En 1589, Duplessis-Mornay fut envoyé à Saumur par Henri IV pour prendre possession de la ville. En 1593, il décida que la Place deviendrait une forteresse importante, capable de soutenir un siège et, dans ce but, sur les plans de l'ingénieur Bartholoméo, fit entourer le donjon sur tout son pourtour et y compris une vaste cour adjacente, d'une enceinte formée de redents et de bastions. Ces remparts, en pierre, existent, toujours; ils supportent un terre-plein et sont couronnes d'un parapet. Jadis de petites guérites ou échauguettes en encorbellement étaient suspendues aux angles saillants des bastions. Elles n'ont pas été rétablies. Deux demi-lunes (à l'ouest et au sud) défendaient les deux portes. L'enceinte bastionnée n'a pas été modifiée. En même temps Duplessis-Mornay faisait élever, à l'extérieur de la partie ouest de la ville, une autre enceinte de terre, commençant à 200 mètres en deçà de la tour Grenetière, enveloppant tout le faubourg Saint-Nicolas des Bilanges et par conséquent les portes de la Bilange et du Puits-Tribouillet, et finissant à la Loire. Cette enceinte supplémentaire comportait cinq bastions et était dotée de deux portes: le portail Louis et le portail Henri. Cette enceinte de terre a disparu dès la première visite que fit Louis XIII à Saumur (5 à 9 avril 1622) après celle du 17 mai 1621, au cours de laquelle il avait enlevé à Duplessis le commandement de la Place. Quelques semaines après le départ de Duplessis-Mornay un incendie détruisait le logis de la garnison du château avec les magasins et les munitions. Heureusement le donjon fut épargné.

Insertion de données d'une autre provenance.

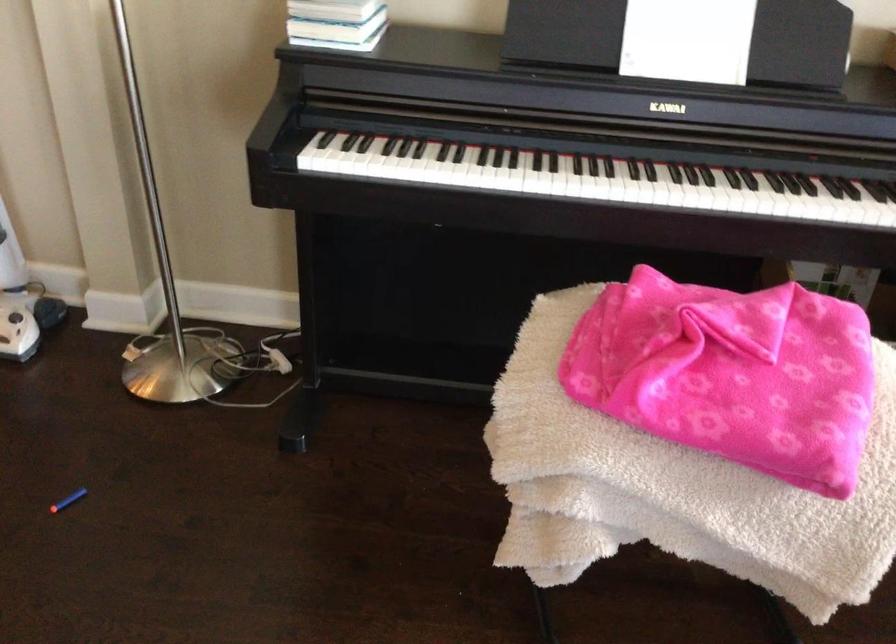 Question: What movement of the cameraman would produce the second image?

Durant la Fronde le château tomba aux mains des rebelles et fut gouverné par Dumont qui, d'ailleurs, se trouva bientôt dans l'obligation de capituler et rendit la place au comte de Comminges. Puis, pendant une longue période il ne se passe rien d'important au château qui était commandé par un lieutenant du Roi assisté d'un major et d'un aide-major.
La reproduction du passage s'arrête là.